Últimamente todo me aburre.
Me da asco lo que hago, porque no es ni de lejos lo que creía que haría este año.
Me da asco lo que dejo de hacer, porque realmente quiero hacerlo pero ya ni ganas me quedan.
Me da asco lo que quiero hacer, porque no puedo, al menos no hasta dentro de un tiempo.
Me siento como si estuviera en una transición de una etapa de mi vida hacia otra, un periodo de cambio que se está haciendo eterno, que no deja de alargarse y al que no para de sumársele más peso. Mi espalda ya no puede más.
La única persona que hacía que mis días fueran más rápidos se ha tenido que ir, y le echo tanto de menos que hay días y noches enteras en las que solo soy capaz de quedarme en modo de espera. Sin hacer nada, sin aprender nada, sin disfrutar nada...solo contar los días para verle, y los meses para tenerlo de vuelta conmigo. Le extraño de una forma tan absoluta que hasta me da ansiedad, me asfixia no poder estar a su lado.
Debo asumir responsabilidades que no van acorde a mi edad, y las personas que podrían haberme ayudado a sobrellevarlas no están porque yo misma las eché. O porque ellos se fueron. Qué mas da como fue, si eso no cambia nada.
Mis objetivos están más lejos que nunca, a la par que cerca. Supongo que eso quiere decir que podría tenerlo todo, pero no lo tengo. Porque me da pereza, porque ellos no quieren venir a mí o porque soy demasiado cobarde como para tomar las riendas y asumir riesgos.

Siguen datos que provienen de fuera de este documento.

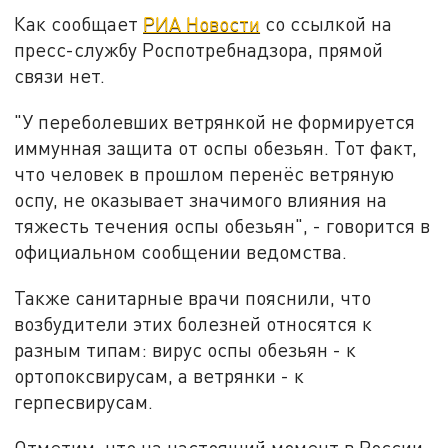
Как сообщает
РИА Новости
со ссылкой на
пресс-службу Роспотребнадзора, прямой
связи нет.
"У переболевших ветрянкой не формируется
иммунная защита от оспы обезьян. Тот факт,
что человек в прошлом перенёс ветряную
оспу, не оказывает значимого влияния на
тяжесть течения оспы обезьян", - говорится в
официальном сообщении ведомства.
Также санитарные врачи пояснили, что
возбудители этих болезней относятся к
разным типам: вирус оспы обезьян - к
ортопоксвирусам, а ветрянки - к
герпесвирусам.
Отметим, что на настоящий момент в России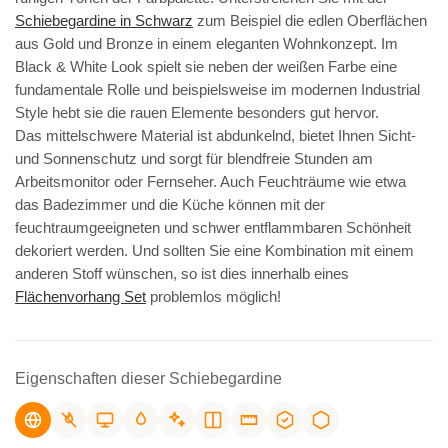
Schiebegardine in Schwarz
zum Beispiel die edlen Oberflächen
aus Gold und Bronze in einem eleganten Wohnkonzept. Im
Black & White Look spielt sie neben der weißen Farbe eine
fundamentale Rolle und beispielsweise im modernen Industrial
Style hebt sie die rauen Elemente besonders gut hervor.
Das mittelschwere Material ist abdunkelnd, bietet Ihnen Sicht-
und Sonnenschutz und sorgt für blendfreie Stunden am
Arbeitsmonitor oder Fernseher. Auch Feuchträume wie etwa
das Badezimmer und die Küche können mit der
feuchtraumgeeigneten und schwer entflammbaren Schönheit
dekoriert werden. Und sollten Sie eine Kombination mit einem
anderen Stoff wünschen, so ist dies innerhalb eines
Flächenvorhang Set
problemlos möglich!
Eigenschaften dieser Schiebegardine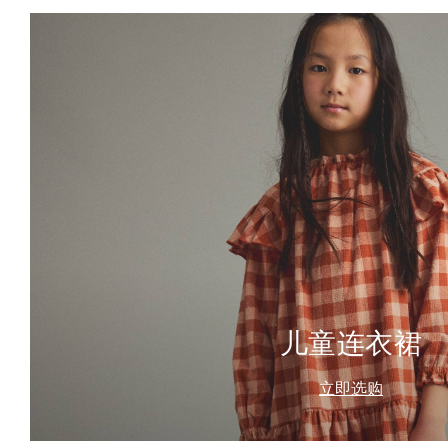
儿童连衣裙
立即选购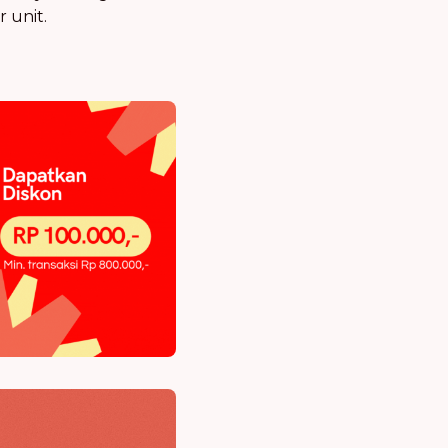
 unit.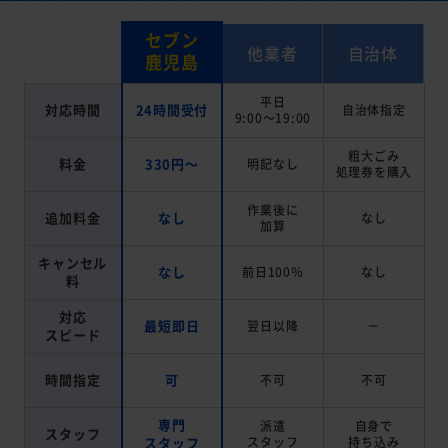
セブン
他業者
自治体
鹿児島
平日
対応時間
24時間受付
自治体指定
9:00～19:00
粗大ごみ
料金
330円～
明記なし
処理券を
購入
作業後に
追加料金
なし
なし
加算
キャンセル
なし
前日100％
なし
料
対応
最短即日
翌日以降
－
スピード
時間指定
可
不可
不可
専門
派遣
自身で
スタッフ
スタッフ
スタッフ
持ち込み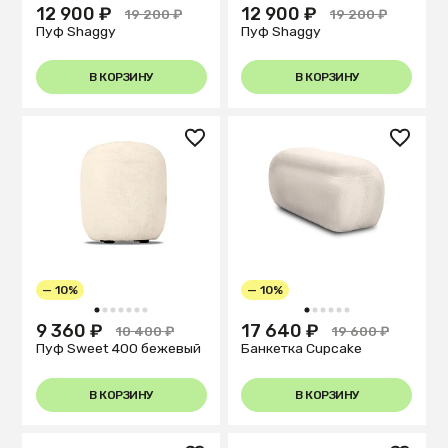
12 900 ₽
12 900 ₽
19 200 ₽
19 200 ₽
Пуф Shaggy
Пуф Shaggy
В КОРЗИНУ
В КОРЗИНУ
— 10%
— 10%
1
2
3
4
5
6
7
1
2
3
4
5
6
9 360 ₽
17 640 ₽
10 400 ₽
19 600 ₽
Пуф Sweet 400 бежевый
Банкетка Cupcake
В КОРЗИНУ
В КОРЗИНУ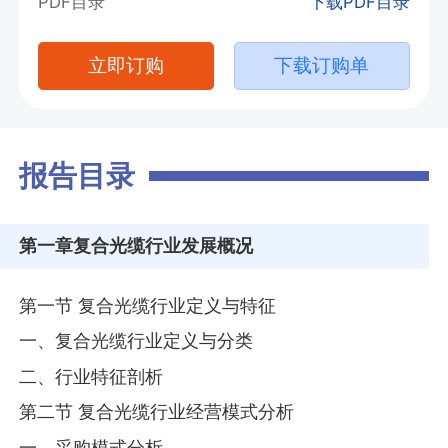
PDF目录
下载PDF目录
立即订购
下载订购单
报告目录
第一章
复合光缆行业发展概况
第一节 复合光缆行业定义与特征
一、复合光缆行业定义与分类
二、行业特征剖析
第二节 复合光缆行业经营模式分析
一、采购模式分析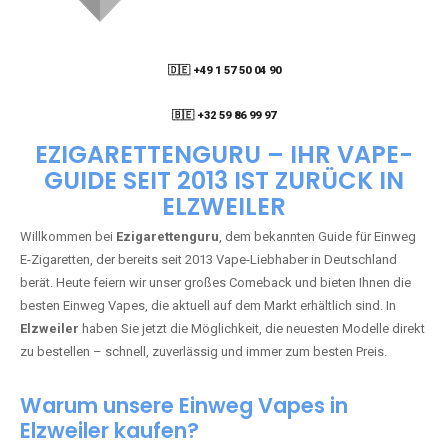
🇩🇪 +49 1 57 50 04 90
05
🇧🇪 +32 59 86 99 97
EZIGARETTENGURU – IHR VAPE-
GUIDE SEIT 2013 IST ZURÜCK IN
ELZWEILER
Willkommen bei
Ezigarettenguru
, dem bekannten Guide für Einweg
E-Zigaretten, der bereits seit 2013 Vape-Liebhaber in Deutschland
berät. Heute feiern wir unser großes Comeback und bieten Ihnen die
besten Einweg Vapes, die aktuell auf dem Markt erhältlich sind. In
Elzweiler
haben Sie jetzt die Möglichkeit, die neuesten Modelle direkt
zu bestellen – schnell, zuverlässig und immer zum besten Preis.
Warum unsere Einweg Vapes in
Elzweiler kaufen?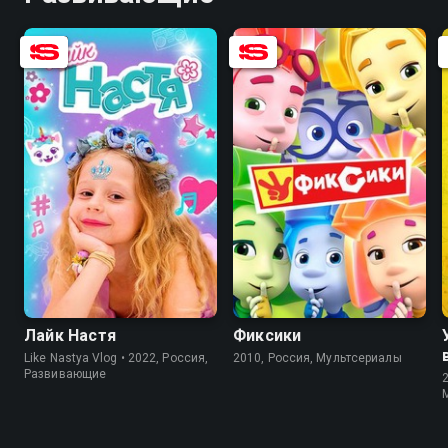
8.1
8.0
6.1
Лайк Настя
Фиксики
Like Nastya Vlog • 2022, Россия,
2010, Россия, Мультсериалы
Развивающие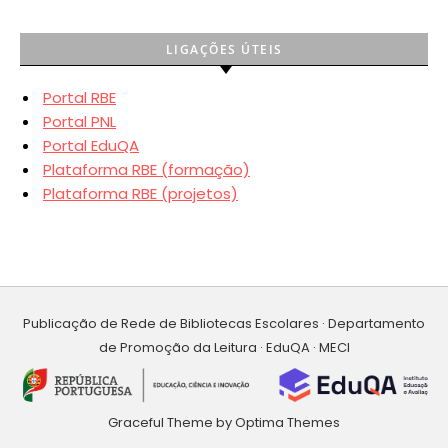
LIGAÇÕES ÚTEIS
Portal RBE
Portal PNL
Portal EduQA
Plataforma RBE (formação)
Plataforma RBE (projetos)
Publicação de Rede de Bibliotecas Escolares · Departamento
de Promoção da Leitura · EduQA · MECI
Graceful Theme by
Optima Themes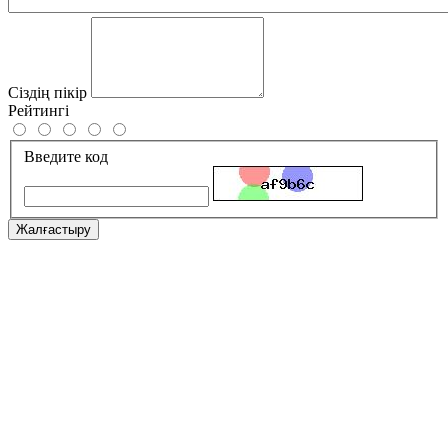
Сіздің пікір
Рейтингі
Введите код
Жалғастыру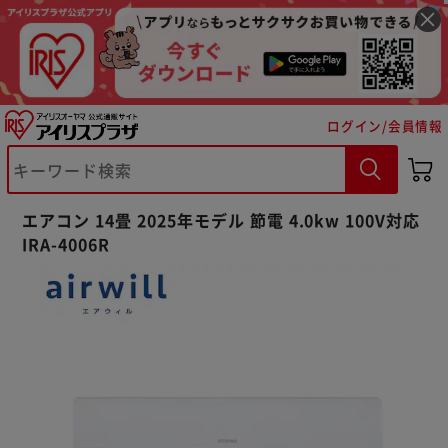
ログイン/会員情報
エアコン 14畳 2025年モデル 節電 4.0kw 100V対応
IRA-4006R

Lo peor de todo es que antes no era así. Disfrutar el viaje, tanto el avanzar como los momentos de descanso era una de las leyes que regían mi vida hasta hace poco y no sé que ha sido de todo aquello. No quiero vivir este presente y lo único que soy capaz para cambiarlo es sentarme a esperar.
Me estoy volviendo vaga, he perdido la ambición que hacía que me moviera antes. Estoy desesperada por un cambio y ni siquiera he buscado usa solución.

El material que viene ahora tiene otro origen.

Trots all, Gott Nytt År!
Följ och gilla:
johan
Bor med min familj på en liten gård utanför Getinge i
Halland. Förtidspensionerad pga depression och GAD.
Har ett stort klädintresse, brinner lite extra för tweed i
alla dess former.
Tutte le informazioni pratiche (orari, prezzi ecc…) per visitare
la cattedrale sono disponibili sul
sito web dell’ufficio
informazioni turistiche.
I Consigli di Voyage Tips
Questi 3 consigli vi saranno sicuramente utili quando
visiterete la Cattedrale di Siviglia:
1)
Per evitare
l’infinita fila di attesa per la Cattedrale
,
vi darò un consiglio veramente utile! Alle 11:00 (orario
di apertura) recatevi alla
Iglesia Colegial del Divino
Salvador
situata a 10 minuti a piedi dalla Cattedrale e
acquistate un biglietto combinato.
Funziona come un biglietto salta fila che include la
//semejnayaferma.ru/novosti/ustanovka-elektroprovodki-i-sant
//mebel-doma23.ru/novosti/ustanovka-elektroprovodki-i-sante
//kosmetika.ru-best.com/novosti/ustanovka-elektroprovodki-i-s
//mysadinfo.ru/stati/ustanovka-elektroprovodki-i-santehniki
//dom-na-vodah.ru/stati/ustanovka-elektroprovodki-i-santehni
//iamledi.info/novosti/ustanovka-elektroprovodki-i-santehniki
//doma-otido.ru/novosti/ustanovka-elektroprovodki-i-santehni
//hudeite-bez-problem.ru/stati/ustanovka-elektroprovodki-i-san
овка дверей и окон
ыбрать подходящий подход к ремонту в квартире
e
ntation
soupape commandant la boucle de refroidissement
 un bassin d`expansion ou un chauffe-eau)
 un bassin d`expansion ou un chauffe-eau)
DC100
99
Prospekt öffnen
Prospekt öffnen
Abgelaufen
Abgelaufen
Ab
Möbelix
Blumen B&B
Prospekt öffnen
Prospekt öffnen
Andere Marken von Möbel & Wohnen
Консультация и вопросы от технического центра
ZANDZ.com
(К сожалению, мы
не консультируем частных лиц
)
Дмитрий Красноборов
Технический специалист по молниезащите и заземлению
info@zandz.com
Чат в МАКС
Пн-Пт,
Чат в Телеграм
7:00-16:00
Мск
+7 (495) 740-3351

A veces supongo que esto debía ser así, que tantas ganas no eran normales. Lo que me da más pánico de todo es pensar que en verdad soy así, que no me he resignado, que simplemente antes me aferraba a cosas para no sentirme vulgar.
Siempre me ha parecido la peor palabra de la tierra. Vulgar. Cuando mi abuela o mi madre llaman vulgar a alguien, significaba que esa persona no tenía nada que demostrar al mundo, ni por dentro ni por fuera. Era simplemente vulgar. Es la palabra más hiriente de nuestro idioma, supera incluso a “fracasado” o “inútil”, aunque posiblemente sean esas las que le sigan.
También pensaba que tener la autoestima física baja era algo horrible. No sabía lo que era tener la moral por los suelos. Eso es mil veces peor.
Estoy cansada de no hacer nada, y más cansada aún de hacer cualquier cosa. Sencillamente estoy insoportable.